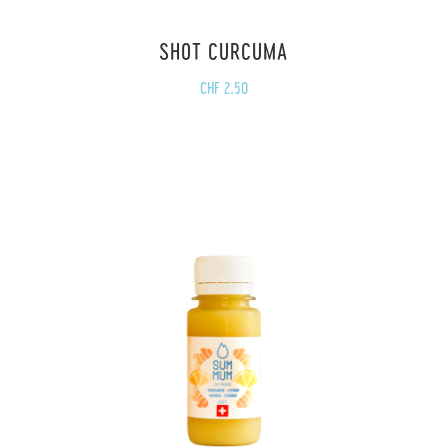
SHOT CURCUMA
CHF
2.50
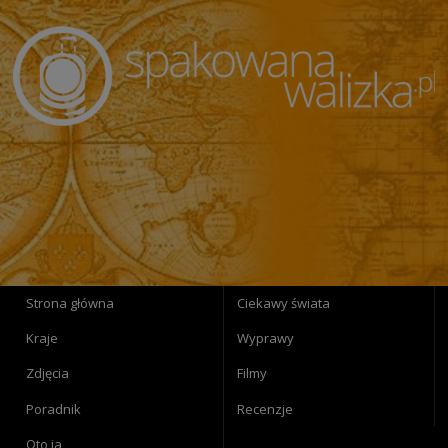
Strona główna
Ciekawy świata
Kraje
Wyprawy
Zdjęcia
Filmy
Poradnik
Recenzje
Oto ja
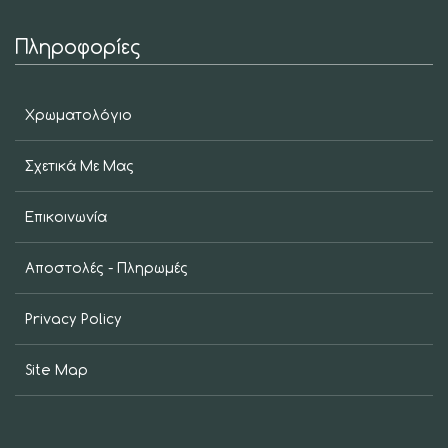
Πληροφορίες
Χρωματολόγιο
Σχετικά Με Μας
Επικοινωνία
Αποστολές - Πληρωμές
Privacy Policy
Site Map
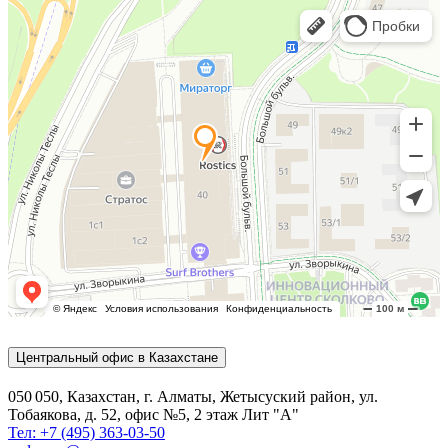
Центральный офис в Казахстане
050 050, Казахстан, г. Алматы, Жетысуский район, ул.
Тобаякова, д. 52, офис №5, 2 этаж Лит "А"
Тел: +7 (495) 363-03-50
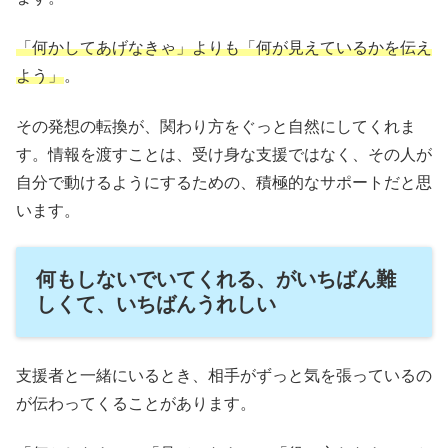
「何かしてあげなきゃ」よりも「何が見えているかを伝え
よう」
。
その発想の転換が、関わり方をぐっと自然にしてくれま
す。情報を渡すことは、受け身な支援ではなく、その人が
自分で動けるようにするための、積極的なサポートだと思
います。
何もしないでいてくれる、がいちばん難
しくて、いちばんうれしい
支援者と一緒にいるとき、相手がずっと気を張っているの
が伝わってくることがあります。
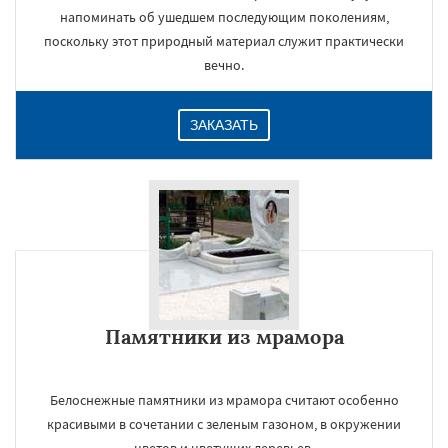
напоминать об ушедшем последующим поколениям,
поскольку этот природный материал служит практически
вечно.
ЗАКАЗАТЬ
Памятники из мрамора
Белоснежные памятники из мрамора считают особенно
красивыми в сочетании с зеленым газоном, в окружении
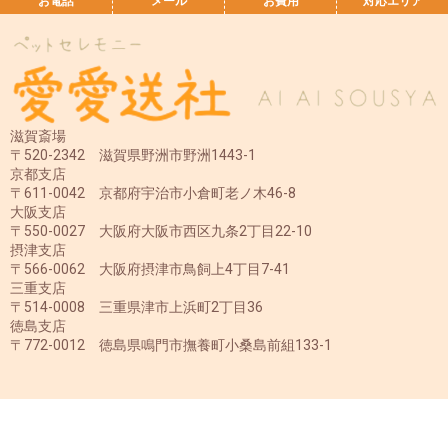
お電話
メール
お費用
対応エリア
滋賀斎場
〒520-2342 滋賀県野洲市野洲1443-1
京都支店
〒611-0042 京都府宇治市小倉町老ノ木46-8
大阪支店
〒550-0027 大阪府大阪市西区九条2丁目22-10
摂津支店
〒566-0062 大阪府摂津市鳥飼上4丁目7-41
三重支店
〒514-0008 三重県津市上浜町2丁目36
徳島支店
〒772-0012 徳島県鳴門市撫養町小桑島前組133-1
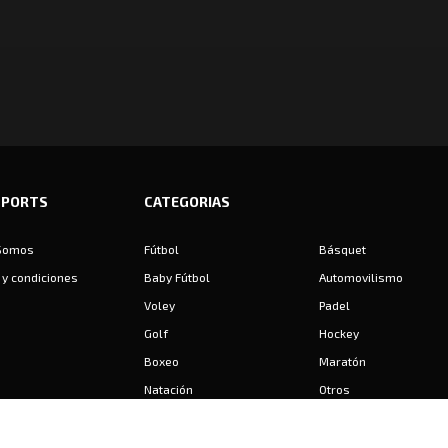
SPORTS
CATEGORIAS
Somos
Fútbol
Básquet
y condiciones
Baby Fútbol
Automovilismo
Voley
Padel
Golf
Hockey
Boxeo
Maratón
Natación
Otros
Motociclismo
Tiro
Rugby
Ajedrez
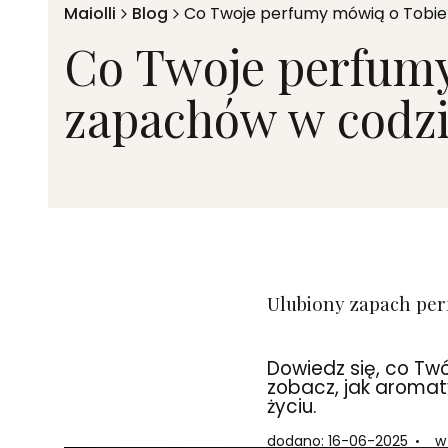
Maiolli
Blog
Co Twoje perfumy mówią o Tobie
Co Twoje perfumy
zapachów w codz
Ulubiony zapach per
Dowiedz się, co Tw
zobacz, jak aromat
życiu.
dodano: 16-06-2025
w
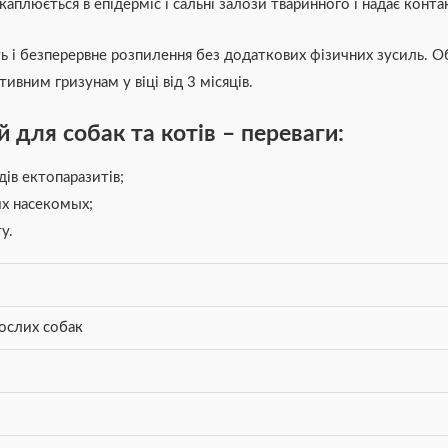
плюється в епідерміс і сальні залози тваринного і надає контак
 і безперервне розпилення без додаткових фізичних зусиль. О
вним гризунам у віці від 3 місяців.
 для собак та котів – переваги:
дів ектопаразитів;
их насекомых;
у.
ослих собак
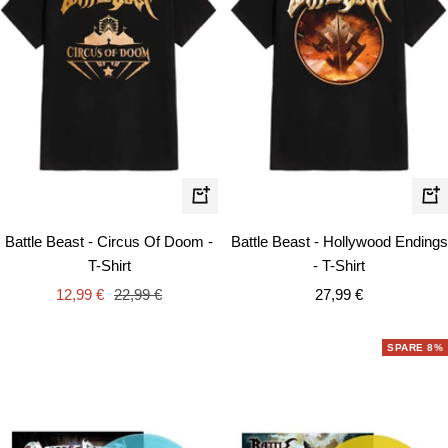
Schnellansicht
Schn
Battle Beast - Circus Of Doom -
Battle Beast - Hollywood Endings
T-Shirt
- T-Shirt
Angebotspreis
Regulärer
Angebotspreis
12,99 €
22,99 €
27,99 €
Preis
SPARE 8%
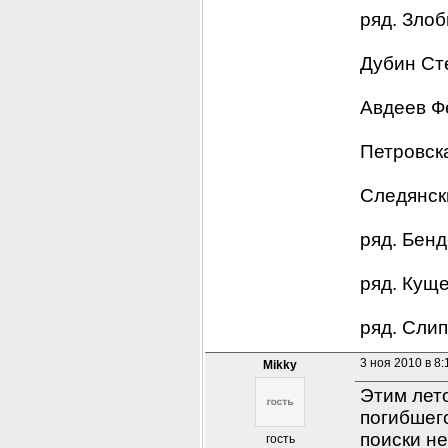
ряд. Злоб
Дубин Ст
Авдеев Ф
Петровск
Следянск
ряд. Бен
ряд. Кущ
ряд. Сли
3 ноя 2010 в 8:
Mikky
Этим лето
погибшего
поиски не
гость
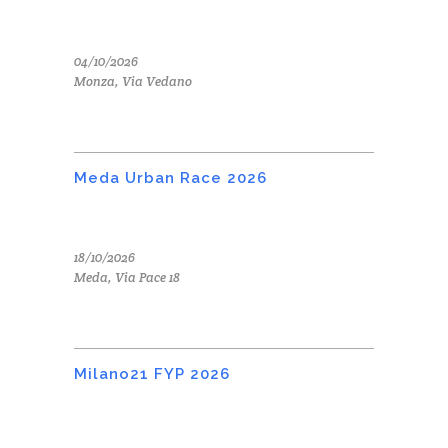
04/10/2026
Monza, Via Vedano
Meda Urban Race 2026
18/10/2026
Meda, Via Pace 18
Milano21 FYP 2026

■ What is being asked:
For every entry, return its exact wording and leave out any image.

■ Completed task:
SHOT CURCUMA
CHF
2.50
Strona główna
Ciekawy świata
Kraje
Wyprawy
Zdjęcia
Filmy
Poradnik
Recenzje
Oto ja
Πληροφορίες
Χρωματολόγιο
Σχετικά Με Μας
Επικοινωνία
Αποστολές - Πληρωμές
Privacy Policy
Site Map
Центральный офис в Казахстане
050 050, Казахстан, г. Алматы, Жетысуский район, ул.
Тобаякова, д. 52, офис №5, 2 этаж Лит "А"
Тел: +7 (495) 363-03-50
「何かしてあげなきゃ」よりも「何が見えているかを伝え
よう」
。
その発想の転換が、関わり方をぐっと自然にしてくれま
す。情報を渡すことは、受け身な支援ではなく、その人が
自分で動けるようにするための、積極的なサポートだと思
います。
何もしないでいてくれる、がいちばん難
しくて、いちばんうれしい
支援者と一緒にいるとき、相手がずっと気を張っているの
が伝わってくることがあります。
напоминать об ушедшем последующим поколениям,
поскольку этот природный материал служит практически
вечно.
ЗАКАЗАТЬ
Памятники из мрамора
Белоснежные памятники из мрамора считают особенно
красивыми в сочетании с зеленым газоном, в окружении
お電話
メール
お費用
対応エリア
滋賀斎場
〒520-2342 滋賀県野洲市野洲1443-1
京都支店
〒611-0042 京都府宇治市小倉町老ノ木46-8
大阪支店
〒550-0027 大阪府大阪市西区九条2丁目22-10
摂津支店
〒566-0062 大阪府摂津市鳥飼上4丁目7-41
三重支店
〒514-0008 三重県津市上浜町2丁目36
徳島支店
〒772-0012 徳島県鳴門市撫養町小桑島前組133-1
SPORTS
CATEGORIAS
Somos
Fútbol
Básquet
y condiciones
Baby Fútbol
Automovilismo
Voley
Padel
Golf
Hockey
Boxeo
Maratón
Natación
Otros
Motociclismo
Tiro
Rugby
Ajedrez
Maiolli
Blog
Co Twoje perfumy mówią o Tobie
Co Twoje perfumy
zapachów w codz
Ulubiony zapach per
Dowiedz się, co Tw
zobacz, jak aromat
życiu.
dodano: 16-06-2025
w
плюється в епідерміс і сальні залози тваринного і надає контак
 і безперервне розпилення без додаткових фізичних зусиль. О
вним гризунам у віці від 3 місяців.
 для собак та котів – переваги:
дів ектопаразитів;
их насекомых;
у.
ослих собак
Schnellansicht
Schn
Battle Beast - Circus Of Doom -
Battle Beast - Hollywood Endings
T-Shirt
- T-Shirt
Angebotspreis
Regulärer
Angebotspreis
12,99 €
22,99 €
27,99 €
Preis
SPARE 8%
ряд. Злоб
Дубин Ст
Авдеев Ф
Петровск
Следянск
ряд. Бен
ряд. Кущ
ряд. Сли
3 ноя 2010 в 8:
Mikky
Этим лето
погибшего
поиски не
гость
04/10/2026
Monza, Via Vedano
Meda Urban Race 2026
18/10/2026
Meda, Via Pace 18
Milano21 FYP 2026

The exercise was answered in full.